Excluding pictures, retype the line with "когда эквайринг, РРО и бизнес карты в одном" and each line that follows it to the end of the data below, word for word.
(RECORD SET begins)
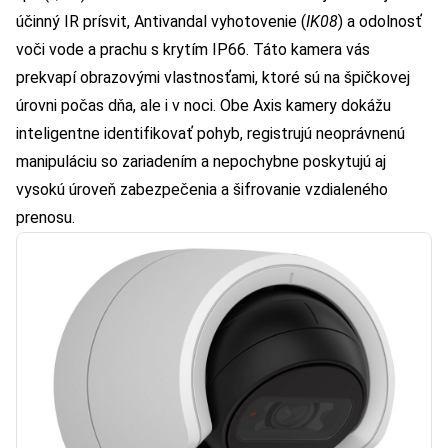
účinný IR prísvit, Antivandal vyhotovenie (
IK08
) a odolnosť
voči vode a prachu s krytím IP66. Táto kamera vás
prekvapí obrazovými vlastnosťami, ktoré sú na špičkovej
úrovni počas dňa, ale i v noci. Obe Axis kamery dokážu
inteligentne identifikovať pohyb, registrujú neoprávnenú
manipuláciu so zariadením a nepochybne poskytujú aj
vysokú úroveň zabezpečenia a šifrovanie vzdialeného
prenosu.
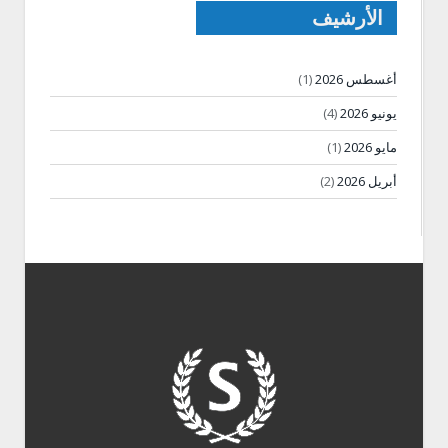
الأرشيف
أغسطس 2026
(1)
يونيو 2026
(4)
مايو 2026
(1)
أبريل 2026
(2)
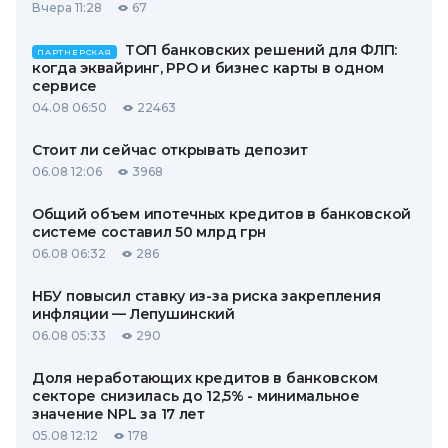
Вчера 11:28
67
ТОП банковских решений для ФЛП:
ПАРТНЕРСКАЯ
когда эквайринг, РРО и бизнес карты в одном
сервисе
04.08 06:50
22463
Стоит ли сейчас открывать депозит
06.08 12:06
3968
Общий объем ипотечных кредитов в банковской
системе составил 50 млрд грн
06.08 06:32
286
НБУ повысил ставку из-за риска закрепления
инфляции — Лепушинский
06.08 05:33
290
Доля неработающих кредитов в банковском
секторе снизилась до 12,5% - минимальное
значение NPL за 17 лет
05.08 12:12
178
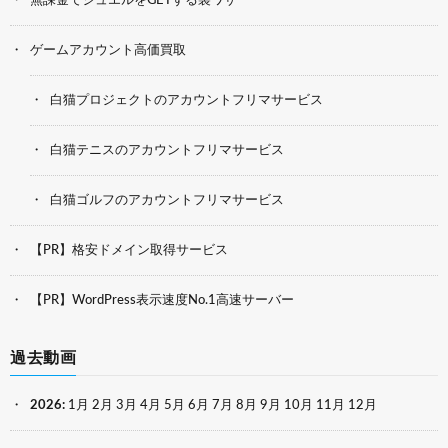
無課金でジュエルをGETする裏ワザ
ゲームアカウント高価買取
白猫プロジェクトのアカウントフリマサービス
白猫テニスのアカウントフリマサービス
白猫ゴルフのアカウントフリマサービス
【PR】格安ドメイン取得サービス
【PR】WordPress表示速度No.1高速サーバー
過去動画
2026
:
1月
2月
3月
4月
5月
6月
7月
8月
9月
10月
11月
12月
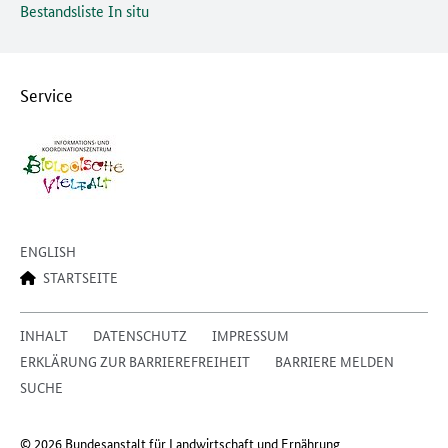
Bestandsliste In situ
Service
ENGLISH
STARTSEITE
INHALT
DATENSCHUTZ
IMPRESSUM
ERKLÄRUNG ZUR BARRIEREFREIHEIT
BARRIERE MELDEN
SUCHE
© 2026 Bundesanstalt für Landwirtschaft und Ernährung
(RECORD SET ends)
## TASK ANSWER:
когда эквайринг, РРО и бизнес карты в одном
сервисе
04.08 06:50
22463
Стоит ли сейчас открывать депозит
06.08 12:06
3968
Общий объем ипотечных кредитов в банковской
системе составил 50 млрд грн
06.08 06:32
286
НБУ повысил ставку из-за риска закрепления
инфляции — Лепушинский
06.08 05:33
290
Доля неработающих кредитов в банковском
секторе снизилась до 12,5% - минимальное
значение NPL за 17 лет
05.08 12:12
178
無課金でジュエルをGETする裏ワザ
ゲームアカウント高価買取
白猫プロジェクトのアカウントフリマサービス
白猫テニスのアカウントフリマサービス
白猫ゴルフのアカウントフリマサービス
【PR】格安ドメイン取得サービス
【PR】WordPress表示速度No.1高速サーバー
過去動画
2026
:
1月
2月
3月
4月
5月
6月
7月
8月
9月
10月
11月
12月
Bestandsliste In situ
Service
ENGLISH
STARTSEITE
INHALT
DATENSCHUTZ
IMPRESSUM
ERKLÄRUNG ZUR BARRIEREFREIHEIT
BARRIERE MELDEN
SUCHE
© 2026 Bundesanstalt für Landwirtschaft und Ernährung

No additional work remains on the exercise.